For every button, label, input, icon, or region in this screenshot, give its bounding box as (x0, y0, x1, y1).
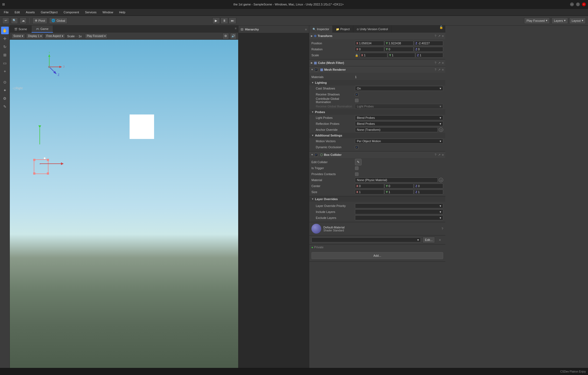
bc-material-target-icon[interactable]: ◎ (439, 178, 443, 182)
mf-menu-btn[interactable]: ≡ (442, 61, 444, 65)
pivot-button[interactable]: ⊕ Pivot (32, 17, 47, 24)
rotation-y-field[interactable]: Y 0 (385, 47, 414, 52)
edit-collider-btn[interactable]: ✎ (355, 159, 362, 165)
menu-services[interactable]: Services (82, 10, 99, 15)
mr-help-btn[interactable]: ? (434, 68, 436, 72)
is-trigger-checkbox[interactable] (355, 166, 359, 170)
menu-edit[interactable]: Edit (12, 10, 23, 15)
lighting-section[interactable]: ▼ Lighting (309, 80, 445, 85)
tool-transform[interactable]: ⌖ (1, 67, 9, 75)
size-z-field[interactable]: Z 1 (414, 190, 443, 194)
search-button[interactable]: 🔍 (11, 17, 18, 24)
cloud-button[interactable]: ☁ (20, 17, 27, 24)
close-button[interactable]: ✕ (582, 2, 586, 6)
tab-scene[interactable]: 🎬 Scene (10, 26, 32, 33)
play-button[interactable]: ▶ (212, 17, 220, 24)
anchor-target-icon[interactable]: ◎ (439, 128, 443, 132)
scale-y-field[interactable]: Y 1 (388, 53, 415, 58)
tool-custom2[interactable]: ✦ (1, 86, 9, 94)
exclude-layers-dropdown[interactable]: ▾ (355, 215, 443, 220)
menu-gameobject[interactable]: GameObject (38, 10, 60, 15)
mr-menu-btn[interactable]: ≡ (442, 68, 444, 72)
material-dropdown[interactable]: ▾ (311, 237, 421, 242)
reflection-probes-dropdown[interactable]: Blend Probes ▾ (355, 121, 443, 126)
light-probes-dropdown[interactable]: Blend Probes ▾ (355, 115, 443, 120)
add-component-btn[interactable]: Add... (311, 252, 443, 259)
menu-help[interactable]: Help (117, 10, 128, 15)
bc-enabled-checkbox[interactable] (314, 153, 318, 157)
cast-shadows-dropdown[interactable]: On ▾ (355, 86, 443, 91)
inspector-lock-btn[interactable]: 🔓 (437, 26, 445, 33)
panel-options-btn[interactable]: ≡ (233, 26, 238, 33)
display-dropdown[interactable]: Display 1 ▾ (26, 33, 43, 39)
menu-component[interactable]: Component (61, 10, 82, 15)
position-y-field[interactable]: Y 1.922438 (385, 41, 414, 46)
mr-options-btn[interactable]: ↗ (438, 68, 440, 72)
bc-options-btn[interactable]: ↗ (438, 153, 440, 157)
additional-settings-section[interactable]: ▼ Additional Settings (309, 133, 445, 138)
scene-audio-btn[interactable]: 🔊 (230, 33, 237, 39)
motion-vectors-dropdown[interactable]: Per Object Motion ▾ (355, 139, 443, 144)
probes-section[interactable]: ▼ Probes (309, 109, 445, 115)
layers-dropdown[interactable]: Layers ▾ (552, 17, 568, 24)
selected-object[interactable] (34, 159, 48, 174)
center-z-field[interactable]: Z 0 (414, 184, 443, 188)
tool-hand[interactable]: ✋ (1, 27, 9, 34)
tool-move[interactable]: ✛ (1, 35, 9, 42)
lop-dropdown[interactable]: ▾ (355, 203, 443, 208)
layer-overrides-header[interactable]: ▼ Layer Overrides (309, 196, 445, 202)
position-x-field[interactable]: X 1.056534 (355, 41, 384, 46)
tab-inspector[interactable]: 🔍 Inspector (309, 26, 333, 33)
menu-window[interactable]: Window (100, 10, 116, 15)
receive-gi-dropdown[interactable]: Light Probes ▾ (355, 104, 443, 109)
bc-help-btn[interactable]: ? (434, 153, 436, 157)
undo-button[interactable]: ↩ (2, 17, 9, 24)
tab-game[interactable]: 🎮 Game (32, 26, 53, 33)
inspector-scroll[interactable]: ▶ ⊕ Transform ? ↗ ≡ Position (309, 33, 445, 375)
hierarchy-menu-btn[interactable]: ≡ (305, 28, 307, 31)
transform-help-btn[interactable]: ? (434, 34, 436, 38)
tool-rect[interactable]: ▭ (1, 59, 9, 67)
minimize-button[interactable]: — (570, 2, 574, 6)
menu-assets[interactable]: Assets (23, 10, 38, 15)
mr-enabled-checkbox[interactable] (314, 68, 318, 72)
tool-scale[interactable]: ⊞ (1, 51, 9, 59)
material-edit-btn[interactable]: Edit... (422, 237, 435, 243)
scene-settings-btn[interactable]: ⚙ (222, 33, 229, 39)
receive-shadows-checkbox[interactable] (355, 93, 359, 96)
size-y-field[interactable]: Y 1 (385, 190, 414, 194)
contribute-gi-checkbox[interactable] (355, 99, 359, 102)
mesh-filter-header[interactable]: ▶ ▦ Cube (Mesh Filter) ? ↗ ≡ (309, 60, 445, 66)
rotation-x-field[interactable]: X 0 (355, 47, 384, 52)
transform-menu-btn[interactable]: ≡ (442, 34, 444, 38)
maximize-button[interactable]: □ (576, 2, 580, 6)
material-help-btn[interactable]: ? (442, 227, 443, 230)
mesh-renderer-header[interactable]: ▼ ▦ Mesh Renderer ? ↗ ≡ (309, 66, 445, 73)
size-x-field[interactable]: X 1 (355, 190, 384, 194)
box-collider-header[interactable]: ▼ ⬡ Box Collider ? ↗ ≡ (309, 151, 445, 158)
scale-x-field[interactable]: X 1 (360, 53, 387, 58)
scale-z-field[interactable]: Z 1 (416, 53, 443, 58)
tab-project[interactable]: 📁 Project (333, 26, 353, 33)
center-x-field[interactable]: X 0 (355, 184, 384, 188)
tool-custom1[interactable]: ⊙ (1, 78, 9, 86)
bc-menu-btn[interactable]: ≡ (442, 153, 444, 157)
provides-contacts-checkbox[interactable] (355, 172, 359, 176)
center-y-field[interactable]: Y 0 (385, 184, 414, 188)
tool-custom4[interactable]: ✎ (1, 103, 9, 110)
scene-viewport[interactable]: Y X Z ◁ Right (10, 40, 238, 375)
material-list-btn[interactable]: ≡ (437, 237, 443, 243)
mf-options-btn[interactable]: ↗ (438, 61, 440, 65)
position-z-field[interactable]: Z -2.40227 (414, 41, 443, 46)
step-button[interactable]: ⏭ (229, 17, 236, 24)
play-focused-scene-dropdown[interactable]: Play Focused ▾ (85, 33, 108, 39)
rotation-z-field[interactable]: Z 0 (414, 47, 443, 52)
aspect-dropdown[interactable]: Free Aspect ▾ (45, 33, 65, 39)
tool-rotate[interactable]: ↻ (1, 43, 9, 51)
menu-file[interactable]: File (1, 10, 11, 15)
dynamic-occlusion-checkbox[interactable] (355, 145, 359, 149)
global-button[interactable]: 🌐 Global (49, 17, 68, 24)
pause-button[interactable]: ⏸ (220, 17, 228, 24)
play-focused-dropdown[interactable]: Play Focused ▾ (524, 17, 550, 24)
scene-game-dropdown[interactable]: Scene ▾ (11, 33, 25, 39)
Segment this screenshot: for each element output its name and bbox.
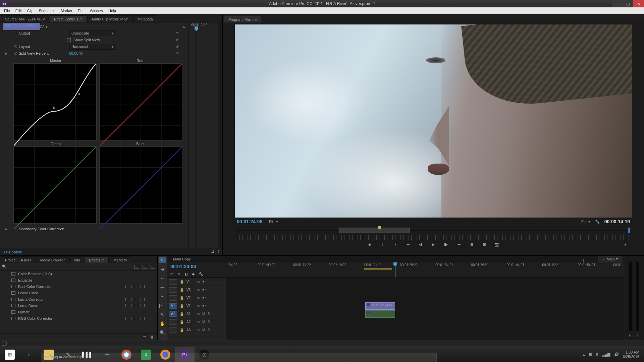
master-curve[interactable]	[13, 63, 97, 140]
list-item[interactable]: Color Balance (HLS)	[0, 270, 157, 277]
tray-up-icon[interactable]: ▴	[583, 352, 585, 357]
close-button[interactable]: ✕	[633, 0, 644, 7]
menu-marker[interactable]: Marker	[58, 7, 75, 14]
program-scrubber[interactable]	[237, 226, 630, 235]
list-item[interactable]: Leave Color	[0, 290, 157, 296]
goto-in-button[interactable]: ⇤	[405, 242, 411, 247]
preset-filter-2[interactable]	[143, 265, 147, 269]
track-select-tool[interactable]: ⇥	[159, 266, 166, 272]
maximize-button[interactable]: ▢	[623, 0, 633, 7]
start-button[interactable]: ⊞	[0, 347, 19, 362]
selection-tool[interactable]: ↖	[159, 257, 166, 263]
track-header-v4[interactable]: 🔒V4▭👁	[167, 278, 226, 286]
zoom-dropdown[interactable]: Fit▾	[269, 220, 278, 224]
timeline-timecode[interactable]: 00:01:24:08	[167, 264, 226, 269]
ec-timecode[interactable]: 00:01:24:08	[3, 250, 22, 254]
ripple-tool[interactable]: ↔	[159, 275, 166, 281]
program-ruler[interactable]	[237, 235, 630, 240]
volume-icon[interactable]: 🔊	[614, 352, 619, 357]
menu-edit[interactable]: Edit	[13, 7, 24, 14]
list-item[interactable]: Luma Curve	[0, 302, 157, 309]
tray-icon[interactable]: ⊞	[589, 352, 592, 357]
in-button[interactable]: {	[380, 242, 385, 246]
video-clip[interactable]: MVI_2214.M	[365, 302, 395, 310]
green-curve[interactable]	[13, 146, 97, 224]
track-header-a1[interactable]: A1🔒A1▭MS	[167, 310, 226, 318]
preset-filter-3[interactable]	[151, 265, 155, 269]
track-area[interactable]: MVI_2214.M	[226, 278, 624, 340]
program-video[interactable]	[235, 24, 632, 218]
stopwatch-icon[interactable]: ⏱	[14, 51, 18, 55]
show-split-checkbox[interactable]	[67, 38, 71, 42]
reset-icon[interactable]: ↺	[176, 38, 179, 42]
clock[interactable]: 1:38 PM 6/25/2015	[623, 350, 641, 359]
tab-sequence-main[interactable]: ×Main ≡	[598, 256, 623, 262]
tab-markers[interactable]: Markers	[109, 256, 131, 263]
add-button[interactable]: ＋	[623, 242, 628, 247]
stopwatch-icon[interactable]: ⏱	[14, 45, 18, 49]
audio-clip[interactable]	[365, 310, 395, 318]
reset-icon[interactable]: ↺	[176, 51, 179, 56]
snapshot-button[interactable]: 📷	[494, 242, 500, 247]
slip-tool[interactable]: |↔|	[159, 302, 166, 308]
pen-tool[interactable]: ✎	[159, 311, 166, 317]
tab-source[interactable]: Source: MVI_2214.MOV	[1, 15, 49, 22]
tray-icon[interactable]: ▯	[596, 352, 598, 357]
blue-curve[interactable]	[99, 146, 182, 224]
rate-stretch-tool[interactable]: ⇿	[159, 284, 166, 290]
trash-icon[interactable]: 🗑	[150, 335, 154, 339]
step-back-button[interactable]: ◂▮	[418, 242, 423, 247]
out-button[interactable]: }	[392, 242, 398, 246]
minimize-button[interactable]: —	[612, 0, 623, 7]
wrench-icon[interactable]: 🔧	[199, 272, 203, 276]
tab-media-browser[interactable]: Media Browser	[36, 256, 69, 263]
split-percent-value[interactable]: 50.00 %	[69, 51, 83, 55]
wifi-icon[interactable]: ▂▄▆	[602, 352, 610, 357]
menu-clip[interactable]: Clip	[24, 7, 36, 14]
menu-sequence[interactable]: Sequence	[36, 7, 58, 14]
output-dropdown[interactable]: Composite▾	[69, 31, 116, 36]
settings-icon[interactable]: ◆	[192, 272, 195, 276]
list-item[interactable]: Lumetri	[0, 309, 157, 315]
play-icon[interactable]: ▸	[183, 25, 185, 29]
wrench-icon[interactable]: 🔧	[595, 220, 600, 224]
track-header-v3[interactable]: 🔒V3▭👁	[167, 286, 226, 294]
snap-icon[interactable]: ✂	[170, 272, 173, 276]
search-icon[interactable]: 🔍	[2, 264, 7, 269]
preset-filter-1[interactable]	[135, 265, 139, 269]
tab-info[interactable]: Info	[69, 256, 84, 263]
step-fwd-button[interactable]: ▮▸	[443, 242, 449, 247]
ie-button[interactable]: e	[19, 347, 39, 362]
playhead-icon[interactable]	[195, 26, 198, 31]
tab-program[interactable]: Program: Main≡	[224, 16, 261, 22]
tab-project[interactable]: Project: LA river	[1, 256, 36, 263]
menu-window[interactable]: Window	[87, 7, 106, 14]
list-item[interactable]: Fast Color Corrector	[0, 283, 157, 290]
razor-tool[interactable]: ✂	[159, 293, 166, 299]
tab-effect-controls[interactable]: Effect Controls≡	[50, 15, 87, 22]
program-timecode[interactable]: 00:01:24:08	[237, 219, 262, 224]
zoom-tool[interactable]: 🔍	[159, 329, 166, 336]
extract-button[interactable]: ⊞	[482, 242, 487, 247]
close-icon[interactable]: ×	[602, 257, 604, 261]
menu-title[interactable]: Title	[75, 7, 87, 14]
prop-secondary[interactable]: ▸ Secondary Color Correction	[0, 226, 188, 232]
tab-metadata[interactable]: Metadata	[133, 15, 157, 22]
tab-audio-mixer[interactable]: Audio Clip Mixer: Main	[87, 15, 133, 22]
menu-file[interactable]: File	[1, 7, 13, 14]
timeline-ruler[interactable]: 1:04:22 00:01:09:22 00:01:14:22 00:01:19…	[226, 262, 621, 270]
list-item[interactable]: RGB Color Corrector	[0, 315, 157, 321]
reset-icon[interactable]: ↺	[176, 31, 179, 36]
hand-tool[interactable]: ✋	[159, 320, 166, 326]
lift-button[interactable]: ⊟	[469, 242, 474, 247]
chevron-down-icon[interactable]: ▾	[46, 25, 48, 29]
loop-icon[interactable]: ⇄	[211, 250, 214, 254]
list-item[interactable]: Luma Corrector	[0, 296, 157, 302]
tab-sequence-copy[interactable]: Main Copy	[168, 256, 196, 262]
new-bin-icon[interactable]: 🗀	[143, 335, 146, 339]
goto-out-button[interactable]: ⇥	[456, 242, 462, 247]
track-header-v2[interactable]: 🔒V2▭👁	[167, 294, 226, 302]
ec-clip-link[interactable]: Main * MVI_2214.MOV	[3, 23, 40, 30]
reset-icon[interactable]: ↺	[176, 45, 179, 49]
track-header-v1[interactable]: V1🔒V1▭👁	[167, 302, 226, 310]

------------------------------------

* What needs to be done
The answer is every line in the data where the word "File" appears.

* The completed task
menu-file[interactable]: File (1, 10, 11, 15)
menu-file[interactable]: File	[1, 7, 13, 14]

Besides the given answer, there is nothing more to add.